Durante muitos anos, o valor das propriedades rurais no Brasil foi principalmente associado à sua produtividade, localização estratégica e potencial de expansão. Contudo, nos últimos tempos, uma nova variável tem se tornado crucial na avaliação dessas terras: a regularização ambiental. Este novo critério surge principalmente como fruto das expectativas do próprio mercado financeiro e de sua integração com capitais globais.

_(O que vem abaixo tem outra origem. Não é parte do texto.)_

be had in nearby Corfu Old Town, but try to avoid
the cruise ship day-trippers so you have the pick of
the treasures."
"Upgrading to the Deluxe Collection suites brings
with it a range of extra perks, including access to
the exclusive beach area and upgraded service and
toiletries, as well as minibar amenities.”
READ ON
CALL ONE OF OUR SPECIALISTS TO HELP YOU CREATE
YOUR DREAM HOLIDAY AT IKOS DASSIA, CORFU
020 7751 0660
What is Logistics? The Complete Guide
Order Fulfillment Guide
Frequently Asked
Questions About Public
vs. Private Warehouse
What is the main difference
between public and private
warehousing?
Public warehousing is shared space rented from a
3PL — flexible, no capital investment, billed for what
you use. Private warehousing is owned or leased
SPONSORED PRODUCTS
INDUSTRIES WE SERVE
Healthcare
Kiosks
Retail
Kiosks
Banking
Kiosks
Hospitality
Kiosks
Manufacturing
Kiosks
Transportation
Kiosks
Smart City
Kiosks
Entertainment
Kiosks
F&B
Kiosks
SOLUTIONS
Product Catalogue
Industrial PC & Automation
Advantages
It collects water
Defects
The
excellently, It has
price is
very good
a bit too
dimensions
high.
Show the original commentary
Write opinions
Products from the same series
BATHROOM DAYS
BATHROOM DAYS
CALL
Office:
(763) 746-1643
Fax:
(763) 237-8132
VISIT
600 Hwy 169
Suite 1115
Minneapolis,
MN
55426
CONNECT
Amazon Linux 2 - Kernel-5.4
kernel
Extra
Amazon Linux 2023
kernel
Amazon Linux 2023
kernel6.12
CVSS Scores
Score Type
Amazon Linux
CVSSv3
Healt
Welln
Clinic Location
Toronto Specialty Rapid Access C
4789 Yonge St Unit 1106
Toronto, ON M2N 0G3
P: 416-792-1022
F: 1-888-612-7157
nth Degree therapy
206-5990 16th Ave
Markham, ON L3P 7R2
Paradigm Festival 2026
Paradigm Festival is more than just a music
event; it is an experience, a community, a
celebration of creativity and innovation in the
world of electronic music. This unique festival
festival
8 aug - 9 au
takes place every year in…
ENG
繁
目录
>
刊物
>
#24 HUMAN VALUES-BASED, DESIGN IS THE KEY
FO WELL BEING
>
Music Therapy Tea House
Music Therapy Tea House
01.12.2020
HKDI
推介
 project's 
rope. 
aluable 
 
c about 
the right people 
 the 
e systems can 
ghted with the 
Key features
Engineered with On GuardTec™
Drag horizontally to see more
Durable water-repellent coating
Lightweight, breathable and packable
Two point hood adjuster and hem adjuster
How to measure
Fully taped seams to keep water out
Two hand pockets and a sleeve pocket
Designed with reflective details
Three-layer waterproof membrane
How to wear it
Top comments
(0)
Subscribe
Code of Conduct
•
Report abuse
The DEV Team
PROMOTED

Risco Ambiental e Financeiro
A regularização ambiental deixou de ser percebida apenas como uma etapa burocrática do Cadastro Ambiental Rural (CAR) e passou a ser uma importante variável econômica. A percepção de risco por bancos e entidades financeiras se ampliou, incorporando não somente fatores ligados às commodities e ao clima, mas, principalmente, à segurança de garantir que a propriedade não esteja sujeita a passivos ambientais ou sobreposições territoriais que possam comprometer sua viabilidade jurídica futura.
Dados do Sistema Nacional do Cadastro Ambiental Rural indicam que cerca de 58% das propriedades rurais no Brasil possuem alguma inconsistência ambiental. A incerteza decorrente dessas pendências implica em riscos financeiros, impactando diretamente na concessão de créditos e financiamentos.
Integração com o Mercado Global de Capitais
O agro brasileiro passou a operar diretamente com o mercado global de capitais. Isso significa que investidores internacionais, compradores e fundos passaram a incorporar critérios socioambientais como parte de suas análises de risco. Nesse sentido, ativos com passivos ambientais são vistos como possíveis dívidas ocultas, afetando a reputação e a segurança financeira dos investidores.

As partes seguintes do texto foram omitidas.